TXU is the state's largest producer of electricity, serving about 2.2 million customers and also selling power on the wholesale market.
The company is strongest in the Dallas-Fort Worth area, where it was once the monopoly utility for electricity and natural gas. Although it has lost some customers since deregulation began in 2002, it has kept enough of them to recover from a $4.2 billion loss that year to earn $1.72 billion in 2005, and analysts expect that 2006 was even better.
The company has been helped by high rates in Texas -- 12.15 cents per kilowatt hour for residential customers, compared with the national average of $10.22 in November, according to the Energy Department.
"It's been a terrific market in Texas," said James Smith, an energy professor at Southern Methodist University in Dallas, who said residential customers often pay higher rates simply because they don't compare the rates charged by different companies.
"If you're not shopping carefully, the companies will charge what they can," he said. "It's the same thing for T-bone steaks."
The price gap in Texas is much smaller for commercial customers, who are more likely to switch electric companies to get a lower rate.
Wary of a possible consumer backlash, buyers -- who also include Goldman Sachs, Lehman Brothers, Citigroup and Morgan Stanley -- said they would cut residential rates 10 percent and freeze them until September 2008 if they get control of TXU.
State Rep.
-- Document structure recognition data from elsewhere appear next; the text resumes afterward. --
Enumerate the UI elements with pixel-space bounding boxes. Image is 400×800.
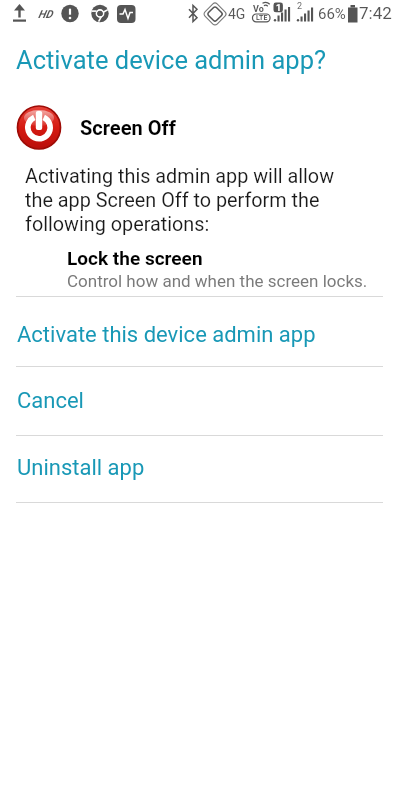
staticText: Control how and when the screen locks. <box>67 271 368 291</box>
staticText: 66% <box>318 5 346 23</box>
staticText: 2 <box>297 1 303 12</box>
staticText: Lock the screen <box>67 247 203 269</box>
staticText: 1 <box>276 3 282 14</box>
staticText: 7:42 <box>359 3 392 23</box>
staticText: HD <box>38 8 53 21</box>
staticText: 4G <box>228 6 246 22</box>
staticText: Activate device admin app? <box>16 45 327 75</box>
staticText: Activating this admin app will allow the… <box>25 165 335 236</box>
button[interactable]: Cancel <box>0 377 400 431</box>
staticText: Screen Off <box>80 116 176 139</box>
staticText: Uninstall app <box>17 455 145 481</box>
staticText: Vo <box>253 4 264 15</box>
button[interactable]: Activate this device admin app <box>0 311 400 365</box>
staticText: Cancel <box>17 388 84 414</box>
staticText: Activate this device admin app <box>17 322 316 348</box>
button[interactable]: Uninstall app <box>0 444 400 498</box>
staticText: LTE <box>256 14 268 22</box>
Sylvester Turner said he worried that private buyers will resell the company for a profit, resulting eventually in higher bills that would wipe out the rate freeze.
Michael MacDougall, a principal at Texas Pacific, insisted that the buyers are in for the long haul.
"We're investing in rate cuts and price protection to move along the competitive market for retail electricity in Texas," MacDougall said.
The buyers also promised to drop plans for eight proposed coal-burning plants that were opposed by environmentalists and city leaders in Dallas and Houston.
They will, however, try to go ahead with three other coal-fired plants proposed for central Texas.
The proposal appeared to be splitting the environmental camp, with two prominent groups -- Environmental Defense and the Natural Resources Defense Council -- supporting what their leaders called a compromise, while the Public Citizen vowed to fight all 11 coal plants.
Another source of agitation over the buyout could come from TXU bondholders.
Fitch Ratings downgraded TXU's credit to junk status on Monday, and Moody's Investors Service and Standard & Poor's warned they could also cut ratings for TXU units. The agencies warned that TXU was likely to take on much more debt to finance the sale.
MacDougall said the buyers would not add debt to TXU's regulated transmission business.
TXU officials said the deal must win approval from the federal nuclear regulators, the Federal Communications Commission (TXU is planning to sell high speed Internet over power lines) and the Federal Energy Regulatory Commission.
A spokesman for the energy agency said it wasn't clear whether it would review the deal. That's because utilities belonging to the agency that runs the power grid in most of Texas aren't subject to federal oversight.